Slicing a dictionary by keys that start with a certain string

This is pretty simple but I'd love a pretty, pythonic way of doing it. Basically, given a dictionary, return the subdictionary that contains only those keys that start with a certain string.

» d = {'Apple': 1, 'Banana': 9, 'Carrot': 6, 'Baboon': 3, 'Duck': 8, 'Baby': 2}
» print slice(d, 'Ba')
{'Banana': 9, 'Baby': 2, 'Baboon': 3}

This is fairly simple to do with a function:

def slice(sourcedict, string):
    newdict = {}
    for key in sourcedict.keys():
        if key.startswith(string):
            newdict[key] = sourcedict[key]
    return newdict

But surely there is a nicer, cleverer, more readable solution?
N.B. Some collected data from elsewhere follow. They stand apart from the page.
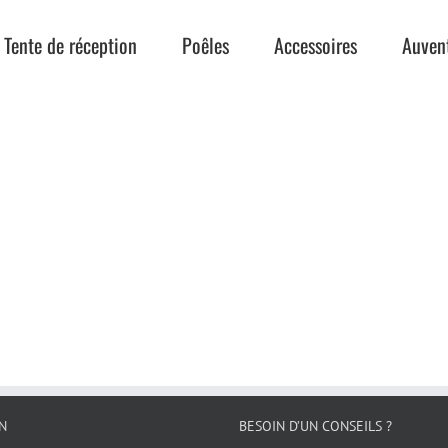
Tente de réception
Poêles
Accessoires
Auven
N
BESOIN D’UN CONSEILS ?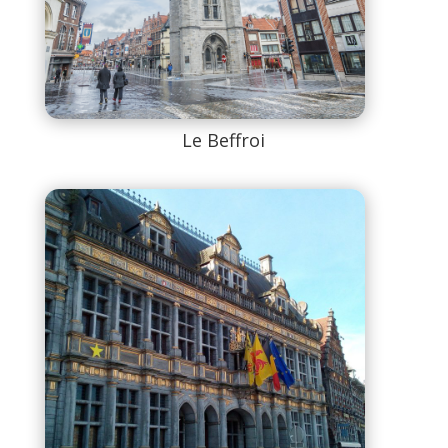
Le Beffroi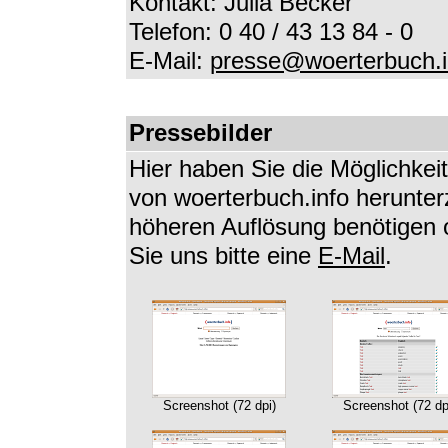
Kontakt: Julia Becker
Telefon: 0 40 / 43 13 84 - 0
E-Mail:
presse@woerterbuch.i
Pressebilder
Hier haben Sie die Möglichkei
von woerterbuch.info herunterz
höheren Auflösung benötigen 
Sie uns bitte eine
E-Mail
.
Screenshot (72 dpi)
Screenshot (72 dp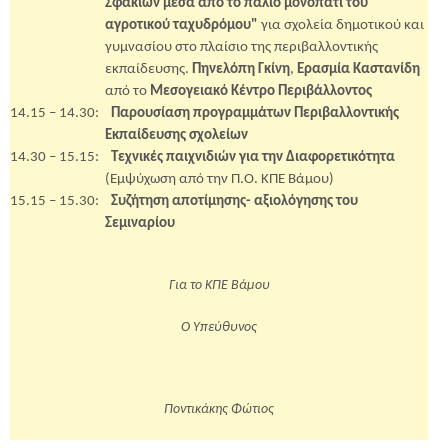
Σφακίων μέσα από το παλιό μονοπάτι του
αγροτικού ταχυδρόμου"
για σχολεία δημοτικού και
γυμνασίου στο πλαίσιο της περιβαλλοντικής
εκπαίδευσης.
Πηνελόπη Γκίνη
,
Ερασμία Καστανίδη
από το
Μεσογειακό Κέντρο Περιβάλλοντος
14.15 – 14.30:
Παρουσίαση προγραμμάτων Περιβαλλοντικής
Εκπαίδευσης σχολείων
14.30 – 15.15:
Τεχνικές παιχνιδιών για την Διαφορετικότητα
(Εμψύχωση από την Π.Ο. ΚΠΕ Βάμου)
15.15 – 15.30:
Συζήτηση αποτίμησης- αξιολόγησης του
Σεμιναρίου
Για το ΚΠΕ Βάμου
Ο Υπεύθυνος
Ποντικάκης Φώτιος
Could a generator help here? (I never have enough opportunities to use those).

Don't shadow the slice built-in (even though almost no one uses it).

That dict comprehension is delicious. And I had no idea slice was a builtin, wtf?

@Ignacio: When you're in a tiny, local function, it really isn't always worth worrying about stepping on builtins--there are too many of them, with far too common names. Better just to worry about it for nontrivial functions (if that) and globals. Builtins aren't keywords, after all.

In Python, functional style is usually just what you don't want.

No dictionary comprehension way dict((k, v) for k,v in d.iteritems() if k.startswith(s))

Eh? The dict-comprehension approach certainly falls under my definition of "functional style".

in 2017: python can comprehension a dict purely using in: {k:d[k] for k in d if k.startswith(s)}, no more need to invoke a function call.